L’Alsace, l’avenir de l’Europe ?

Fontaine de Janus à Strasbourg par Tomi Ungerer. R.Woessner, Author provided

L’Alsace, l’avenir de l’Europe ?

Le 29 octobre 2018, le gouvernement français a lancé le processus de la création de la Collectivité européenne d’Alsace (CEA) attendue pour 2021 qui fait de l’Alsace à nouveau une collectivité tout en restant au sein de la région Grand Est.

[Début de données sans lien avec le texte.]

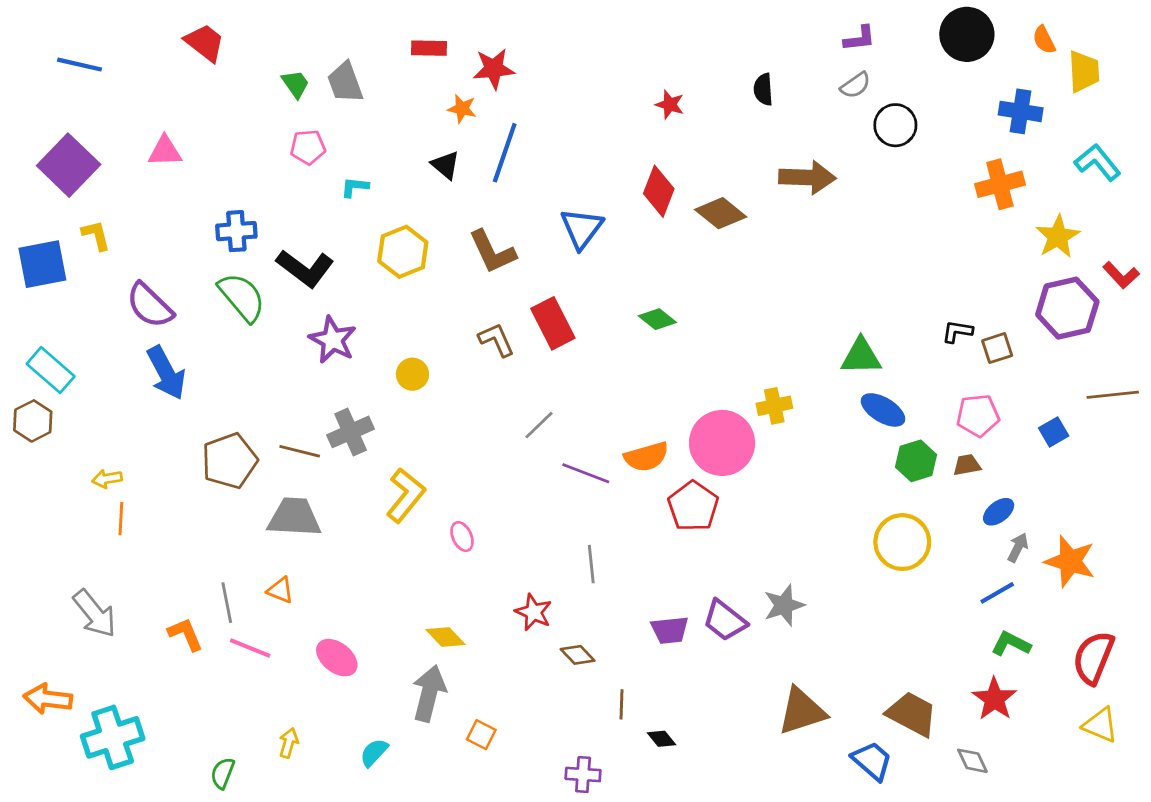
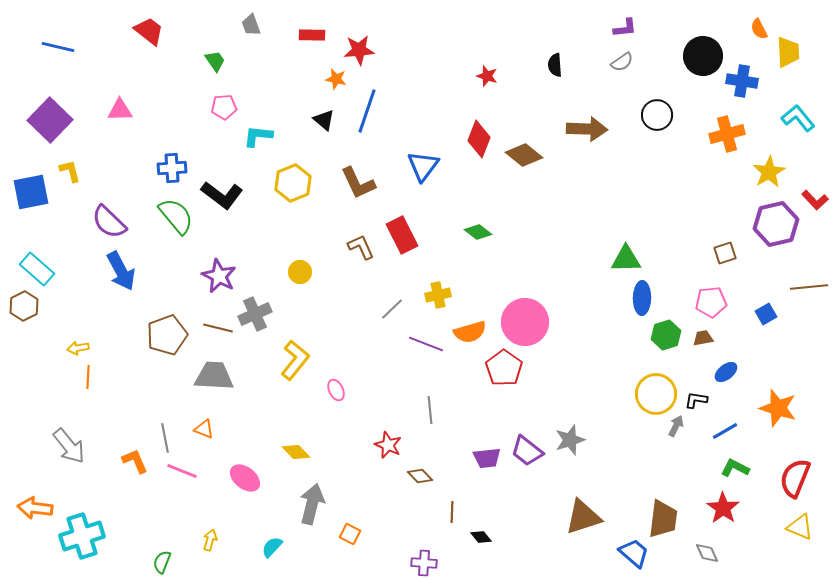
black circle: (967, 34) -> (703, 56), moved
gray trapezoid: (345, 83) -> (251, 25), moved, size x0.7
black circle: (895, 125) -> (657, 115), moved
cyan L-shape: (355, 187) -> (258, 136), size x1.4
black L-shape: (957, 332) -> (696, 400), moved
purple star: (333, 340) -> (219, 276), moved
yellow cross: (774, 406) -> (438, 295), moved
blue ellipse: (883, 410) -> (642, 298), turned 60
gray arrow: (1018, 548) -> (676, 426), moved
yellow diamond: (445, 637) -> (296, 452), moved
brown trapezoid: (912, 714) -> (663, 519), turned 69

À un moment où Paris est à la peine avec ses territoires, et où l’Europe apparaît comme privée de sens pour ses citoyens, et si l’ex-région Alsace, fondue malgré elle dans la région Grand Est en 2016, apportait quelques solutions pour penser la place de la France dans l’Europe ?

Délicats transferts de compétences

Dans cette petite région ballottée entre la France et l’Allemagne jusqu’en 1945, germanique par sa culture vernaculaire mais francophile par conviction, la création de la région Grand Est avait fait ressurgir le malaise alsacien. Celui-ci était apparu après 1918, lorsque la France avait nié le particularisme culturel alsacien et fait surgir des mouvements autonomistes qui, dans les années 1930, avaient été fréquemment infiltrés par les nazis.

La CEA pourra-t-elle supprimer ce malaise grâce à la fusion des deux départements et un transfert limité, encore mal défini, de compétences ?

Ni Jean Rottner, président de la région Grand Est ni Robert Herrmann, président de l’Eurométropole de Strasbourg ne souhaitent ce transfert à l’heure où l’affaiblissement institutionnel des départements au profit des régions et des métropoles devient une réalité du fait des lois NOTRe (par exemple, le département n’a plus le droit de financer des hébergements touristiques) et MAPTAM (les métropoles deviennent les moteurs de la croissance et de l’attractivité des territoires).

Des compétences spécifiques

La CEA disposera néanmoins de compétences spécifiques : la gestion de toutes les routes y compris l’A35 (sauf dans la traversée de Strasbourg) ; l’enseignement des dialectes alsaciens et de la langue allemande avec une restriction puisque « le recrutement, la formation et la titularisation des enseignants (…) relèvent de la compétence de l’État » ; elle « coordonnera la politique du tourisme » ; la CEA « sera chef de file de la coopération transfrontalière, dans le respect des compétences et avec l’accord des autres collectivités »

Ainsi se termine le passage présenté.